Das kanadische Vorhersagemodell belässt die Frontalzone in einer relativ weit
nördlichen Lage. Das Bodenhoch setzt sich demnach über dem Alpenraum fest (und
verlagert sich nicht nach Südosten wie beim EZMW-Modell). Die Folge wäre wie
beim EZMW die Andauer der gradientschwachen Lage und demzufolge eine
fortschreitende Alterung der Luftmasse, was als das wahrscheinlichere Szenario
anzusehen ist.

Bewertung der Ensemblevorhersagen

Das EPS des GFS zeigt bis einschließlich Samstag nur einen geringen Spread.
Danach beginnen die Einzellösungen umso stärker zu divergieren, ohne dass sich
ein Trend ableiten lässt. Sowohl „warme“ Lösungen sind zu finden als auch Läufe,
die die Version des Hauptlaufes stützen. Allerdings dürfte, was den
Kaltlufteinbruch im erweiterten mittelfristigen Vorhersagezeitraum betrifft, der
ungestörte Lauf die „kalte“ Unterkante der Verteilung der Einzellösungen
markieren. Betrachtet man das EPS-Mittel, lässt sich ebenfalls der Schwerpunkt
des blockierenden Hochs über den Britischen Inseln oder westlich davon finden.
Die Kaltluft stößt jedoch im Gegensatz zum Hauptlauf weiter im Osten nach Süden
vor.
Beim EPS des EZMW erfolgt zwar ebenfalls ab Sonntag eine Zunahme des Spreads,
die jedoch weniger markant ausfällt als beim EPS des GFS. Betrachtet man die
Cluster, sind alle Möglichkeiten offen.
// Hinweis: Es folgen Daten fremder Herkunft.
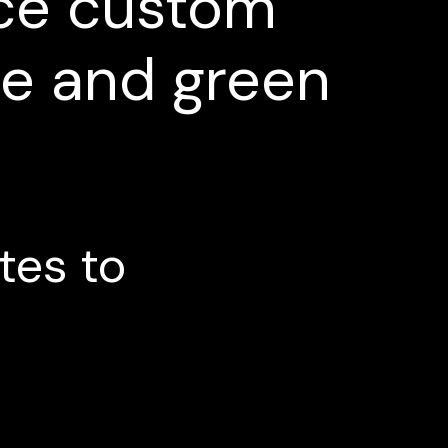
ce
custom
ge
and
green
tes
to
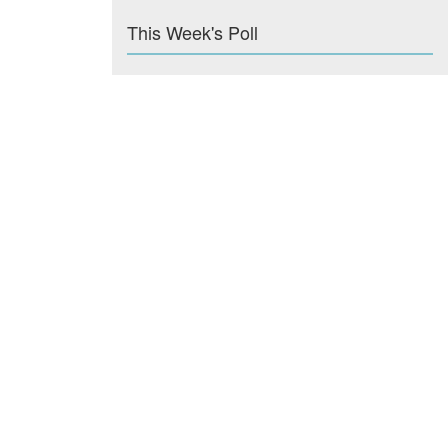
This Week's Poll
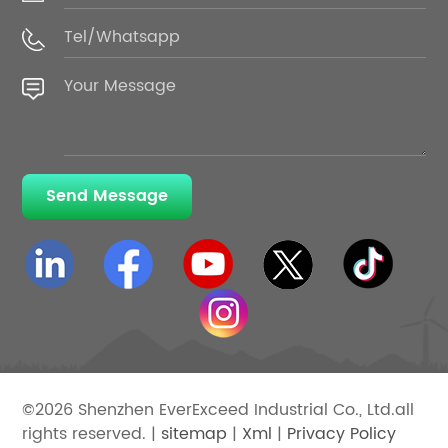
Send Message
©2026 Shenzhen EverExceed Industrial Co., Ltd.all
rights reserved. |
sitemap
|
Xml
|
Privacy Policy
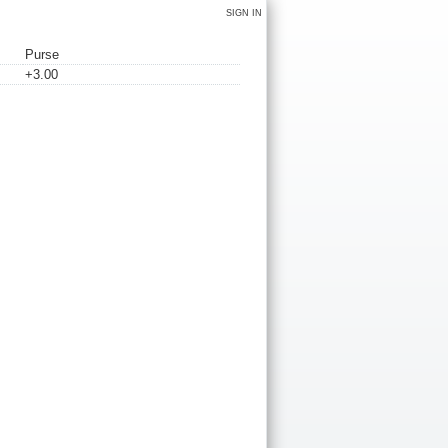
SIGN IN
Purse
+3.00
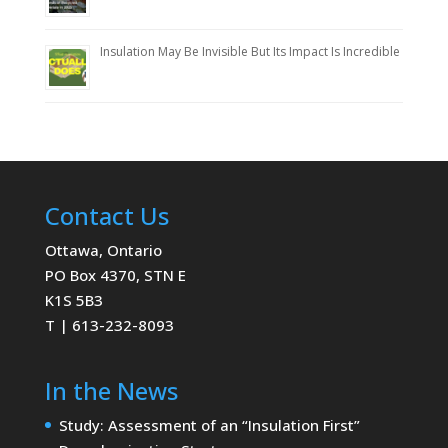
Insulation May Be Invisible But Its Impact Is Incredible
Contact Us
Ottawa, Ontario
PO Box 4370, STN E
K1S 5B3
T | 613-232-8093
In the News
Study: Assessment of an “Insulation First”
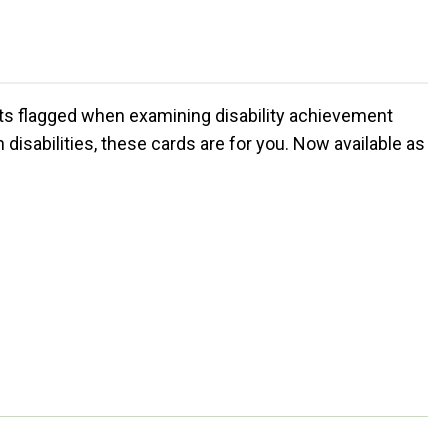
nts flagged when examining disability achievement
disabilities, these cards are for you. Now available as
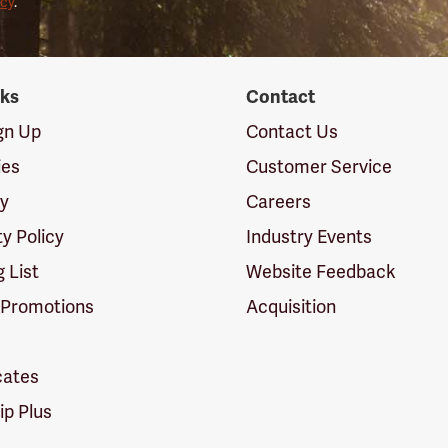
icy
.
nks
Contact
ign Up
Contact Us
ies
Customer Service
cy
Careers
ty Policy
Industry Events
g List
Website Feedback
 Promotions
Acquisition
icates
p Plus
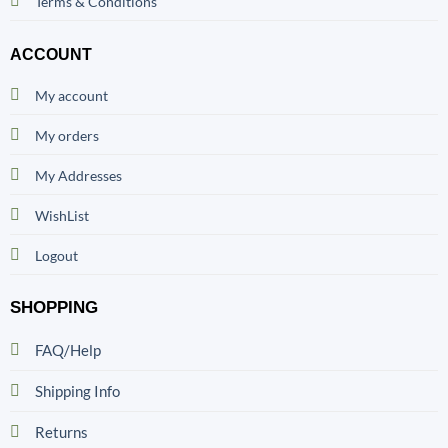
Terms & Conditions
ACCOUNT
My account
My orders
My Addresses
WishList
Logout
SHOPPING
FAQ/Help
Shipping Info
Returns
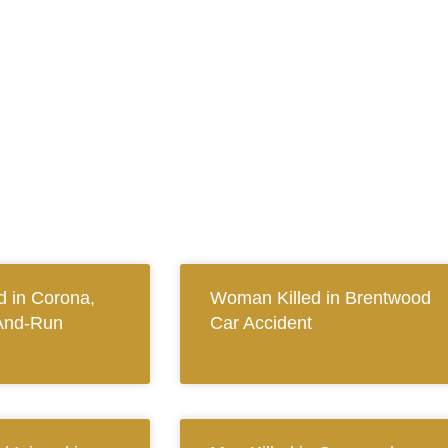
 in Corona,
Woman Killed in Brentwood
And-Run
Car Accident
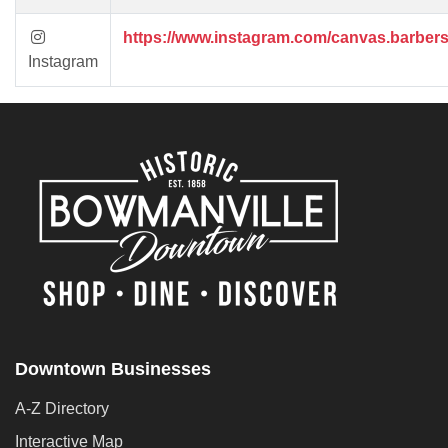
https://www.instagram.com/canvas.barber
Instagram
Downtown Businesses
A-Z Directory
Interactive Map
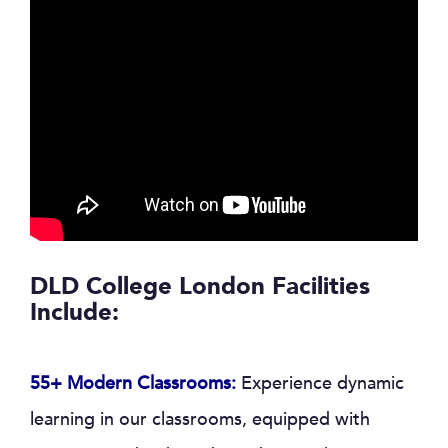
DLD College London Facilities
Include:
55+ Modern Classrooms:
Experience dynamic
learning in our classrooms, equipped with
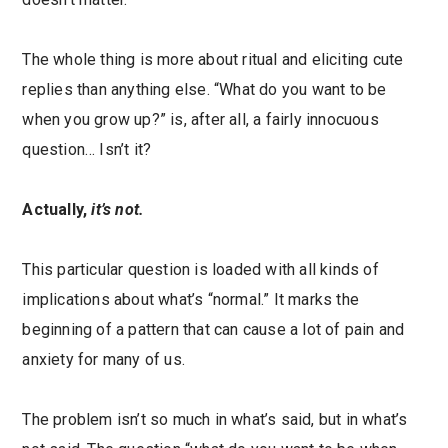
The whole thing is more about ritual and eliciting cute
replies than anything else. “What do you want to be
when you grow up?” is, after all, a fairly innocuous
question… Isn’t it?
Actually,
it’s not.
This particular question is loaded with all kinds of
implications about what’s “normal.” It marks the
beginning of a pattern that can cause a lot of pain and
anxiety for many of us.
The problem isn’t so much in what’s said, but in what’s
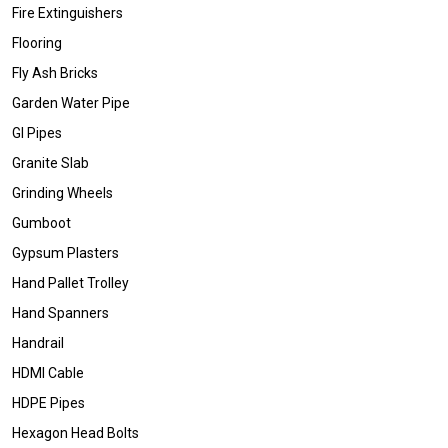
Fire Extinguishers
Flooring
Fly Ash Bricks
Garden Water Pipe
GI Pipes
Granite Slab
Grinding Wheels
Gumboot
Gypsum Plasters
Hand Pallet Trolley
Hand Spanners
Handrail
HDMI Cable
HDPE Pipes
Hexagon Head Bolts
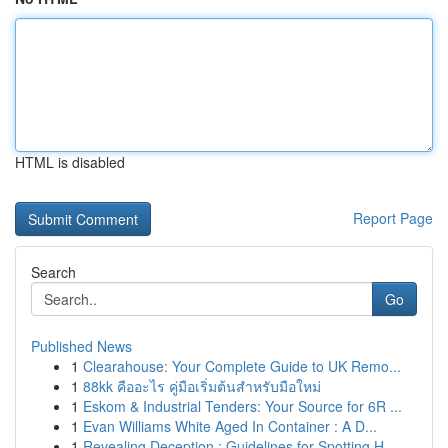
HTML is disabled
Report Page
Search
Go
Published News
1
Clearahouse: Your Complete Guide to UK Remo...
1
88kk คืออะไร คู่มือเริ่มต้นสำหรับมือใหม่
1
Eskom & Industrial Tenders: Your Source for 6R ...
1
Evan Williams White Aged In Container : A D...
1
Revealing Deception : Guidelines for Spotting H...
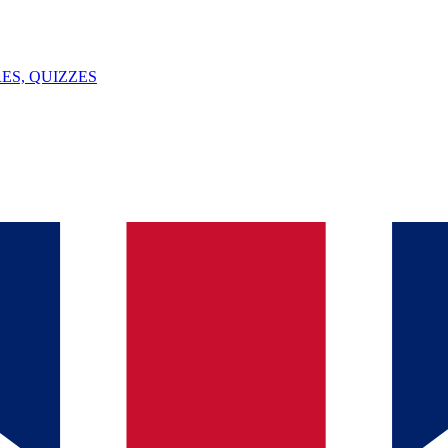
ES, QUIZZES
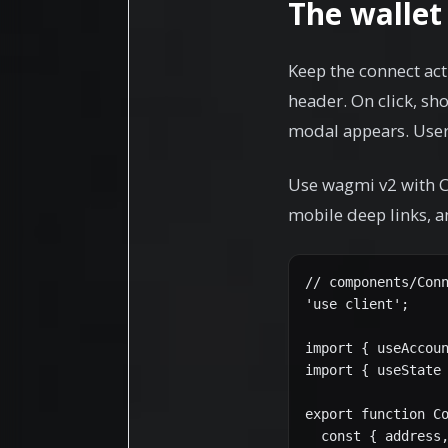
The wallet
Keep the connect acti
header. On click, s
modal appears. Users
Use wagmi v2 with C
mobile deep links, a
// components/Conn
'use client';

import { useAccoun
import { useState 
export function Co
  const { address,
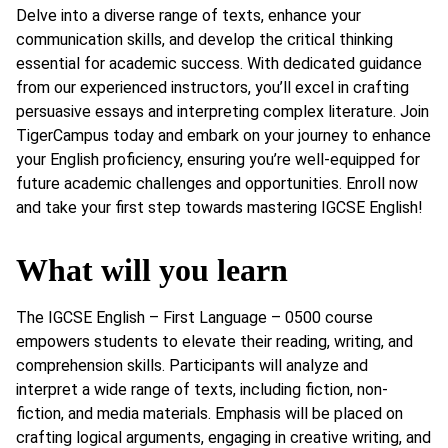
Delve into a diverse range of texts, enhance your
communication skills, and develop the critical thinking
essential for academic success. With dedicated guidance
from our experienced instructors, you’ll excel in crafting
persuasive essays and interpreting complex literature. Join
TigerCampus today and embark on your journey to enhance
your English proficiency, ensuring you’re well-equipped for
future academic challenges and opportunities. Enroll now
and take your first step towards mastering IGCSE English!
What will you learn
The IGCSE English – First Language – 0500 course
empowers students to elevate their reading, writing, and
comprehension skills. Participants will analyze and
interpret a wide range of texts, including fiction, non-
fiction, and media materials. Emphasis will be placed on
crafting logical arguments, engaging in creative writing, and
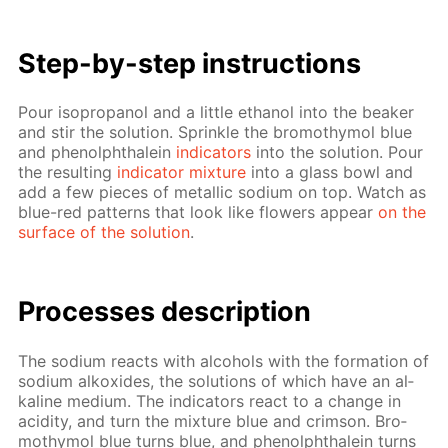
Step-by-step in­struc­tions
Pour iso­propanol and a lit­tle ethanol into the beaker
and stir the so­lu­tion. Sprin­kle the bro­moth­y­mol blue
and phe­nolph­thalein
in­di­ca­tors
into the so­lu­tion. Pour
the re­sult­ing
in­di­ca­tor mix­ture
into a glass bowl and
add a few pieces of metal­lic sodi­um on top. Watch as
blue-red pat­terns that look like flow­ers ap­pear
on the
sur­face of the so­lu­tion
.
Pro­cess­es de­scrip­tion
The sodi­um re­acts with al­co­hols with the for­ma­tion of
sodi­um alkox­ides, the so­lu­tions of which have an al­
ka­line medi­um. The in­di­ca­tors re­act to a change in
acid­i­ty, and turn the mix­ture blue and crim­son. Bro­
moth­y­mol blue turns blue, and phe­nolph­thalein turns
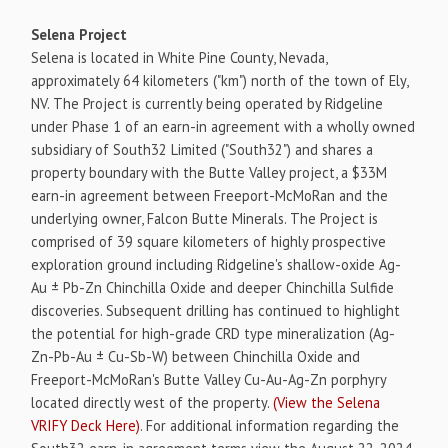
Selena Project
Selena is located in White Pine County, Nevada,
approximately 64 kilometers ("km") north of the town of Ely,
NV. The Project is currently being operated by Ridgeline
under Phase 1 of an earn-in agreement with a wholly owned
subsidiary of South32 Limited ("South32") and shares a
property boundary with the Butte Valley project, a $33M
earn-in agreement between Freeport-McMoRan and the
underlying owner, Falcon Butte Minerals. The Project is
comprised of 39 square kilometers of highly prospective
exploration ground including Ridgeline's shallow-oxide Ag-
Au ± Pb-Zn Chinchilla Oxide and deeper Chinchilla Sulfide
discoveries. Subsequent drilling has continued to highlight
the potential for high-grade CRD type mineralization (Ag-
Zn-Pb-Au ± Cu-Sb-W) between Chinchilla Oxide and
Freeport-McMoRan's Butte Valley Cu-Au-Ag-Zn porphyry
located directly west of the property.
(View the Selena
VRIFY Deck Here)
. For additional information regarding the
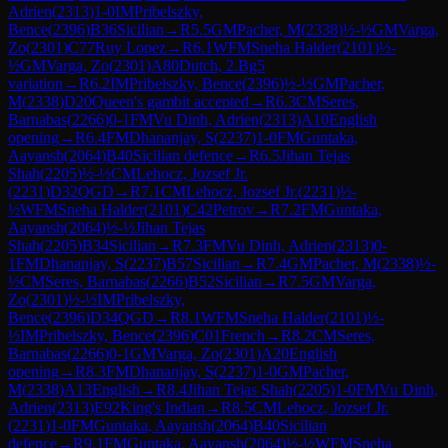
Adrien
(
2313
)
1-0
IM
Pribelszky,
Bence
(
2396
)
B36
Sicilian
→
R
5.5
GM
Pacher, M
(
2338
)
½-½
GM
Varga,
Zo
(
2301
)
C77
Ruy Lopez
→
R
6.1
WFM
Sneha Halder
(
2101
)
½-
½
GM
Varga, Zo
(
2301
)
A80
Dutch, 2.Bg5
variation
→
R
6.2
IM
Pribelszky, Bence
(
2396
)
½-½
GM
Pacher,
M
(
2338
)
D20
Queen's gambit accepted
→
R
6.3
CM
Seres,
Barnabas
(
2266
)
0-1
FM
Vu Dinh, Adrien
(
2313
)
A10
English
opening
→
R
6.4
FM
Dhananjay, S
(
2237
)
1-0
FM
Guntaka,
Aayansh
(
2064
)
B40
Sicilian defence
→
R
6.5
Jihan Tejas
Shah
(
2205
)
½-½
CM
Lehocz, Jozsef Jr.
(
2231
)
D32
QGD
→
R
7.1
CM
Lehocz, Jozsef Jr.
(
2231
)
½-
½
WFM
Sneha Halder
(
2101
)
C42
Petrov
→
R
7.2
FM
Guntaka,
Aayansh
(
2064
)
½-½
Jihan Tejas
Shah
(
2205
)
B34
Sicilian
→
R
7.3
FM
Vu Dinh, Adrien
(
2313
)
0-
1
FM
Dhananjay, S
(
2237
)
B57
Sicilian
→
R
7.4
GM
Pacher, M
(
2338
)
½-
½
CM
Seres, Barnabas
(
2266
)
B52
Sicilian
→
R
7.5
GM
Varga,
Zo
(
2301
)
½-½
IM
Pribelszky,
Bence
(
2396
)
D34
QGD
→
R
8.1
WFM
Sneha Halder
(
2101
)
½-
½
IM
Pribelszky, Bence
(
2396
)
C01
French
→
R
8.2
CM
Seres,
Barnabas
(
2266
)
0-1
GM
Varga, Zo
(
2301
)
A20
English
opening
→
R
8.3
FM
Dhananjay, S
(
2237
)
1-0
GM
Pacher,
M
(
2338
)
A13
English
→
R
8.4
Jihan Tejas Shah
(
2205
)
1-0
FM
Vu Dinh,
Adrien
(
2313
)
E92
King's Indian
→
R
8.5
CM
Lehocz, Jozsef Jr.
(
2231
)
1-0
FM
Guntaka, Aayansh
(
2064
)
B40
Sicilian
defence
→
R
9.1
FM
Guntaka, Aayansh
(
2064
)
½-½
WFM
Sneha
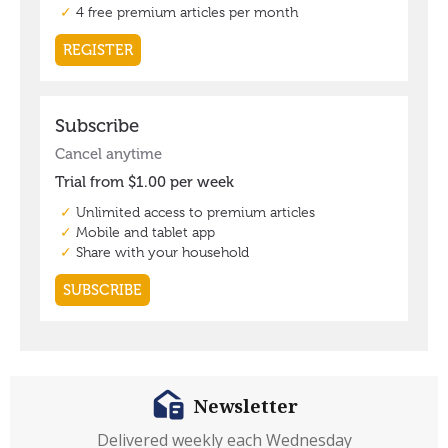
Newsletter
Delivered weekly each Wednesday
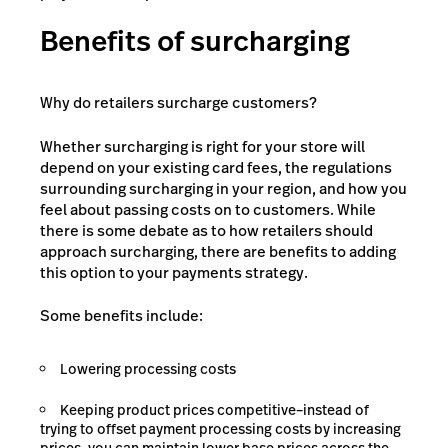
Benefits of surcharging
Why do retailers surcharge customers?
Whether surcharging is right for your store will
depend on your existing card fees, the regulations
surrounding surcharging in your region, and how you
feel about passing costs on to customers. While
there is some debate as to how retailers should
approach surcharging, there are benefits to adding
this option to your payments strategy.
Some benefits include:
Lowering processing costs
Keeping product prices competitive–instead of
trying to offset payment processing costs by increasing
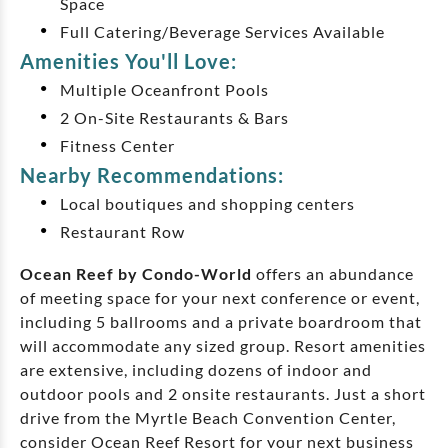
Space
Full Catering/Beverage Services Available
Amenities You'll Love:
Multiple Oceanfront Pools
2 On-Site Restaurants & Bars
Fitness Center
Nearby Recommendations:
Local boutiques and shopping centers
Restaurant Row
Ocean Reef by Condo-World
offers an abundance
of meeting space for your next conference or event,
including 5 ballrooms and a private boardroom that
will accommodate any sized group. Resort amenities
are extensive, including dozens of indoor and
outdoor pools and 2 onsite restaurants. Just a short
drive from the Myrtle Beach Convention Center,
consider Ocean Reef Resort for your next business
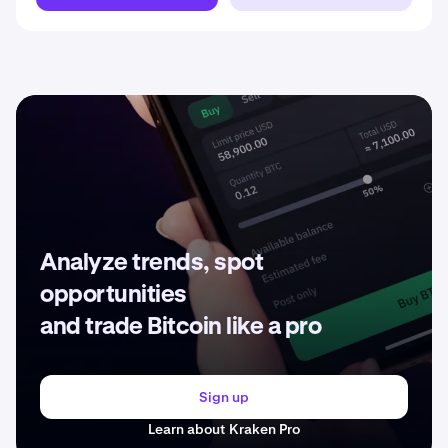
Analyze trends, spot
opportunities
and trade Bitcoin like a pro
Sign up
Learn about Kraken Pro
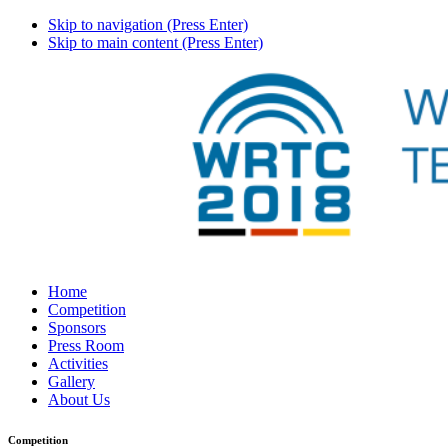
Skip to navigation (Press Enter)
Skip to main content (Press Enter)
Home
Competition
Sponsors
Press Room
Activities
Gallery
About Us
Competition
Von einem Kaltlufteinbruch (zwar nicht
so ausgeprägt wie beim EPS des GFS, aber immerhin markant und von nahezu einem
Drittel der Einzellösungen gestützt) bis hin zu einem ausgedehnten Sturmtief
über Südskandinavien, was der Version der beiden gestrigen Modellläufe
entsprechen würde und aktuell nur von Einzellösungen gesehen wird. Der aktuelle
Hauptlauf lässt sich kaum in eines der Cluster einordnen. Nimmt man das
EPS-Mittel zu Hilfe (womit man, statistisch gesehen, am wenigsten falsch macht
und was auch der Version des GFS ziemlich ähnlich ist)) wäre ab Sonntag eine
Drehung der Strömung auf Nordwest das wahrscheinlichste Szenario. Die Folge wäre
vor allem im Norden und Osten vermehrt Niederschläge (jedoch ohne größere
Mengen). Auch im Westen und Süden wäre dann eine aufkommende leichte
Unbeständigkeit zu erwarten.

Wahrscheinlichkeiten für signifikante Wettererscheinungen

Aufgrund der ruhigen Hochdruckrandlage sind von Mittwoch bis Freitag allenfalls
an der Nordfriesischen Küste sowie in exponierten Lagen an der Ostsee einzelne
stürmische Böen zu erwarten. Ab Donnerstag sind auch in einigen Kamm- und
Gipfellagen der nördlichen und östlichen Mittelgebirge Sturmböen nicht ganz
auszuschließen. Am Wochenende sind auch an der See sowie auf exponierten Gipfeln
markant zu bewarnende Böen eher unwahrscheinlich.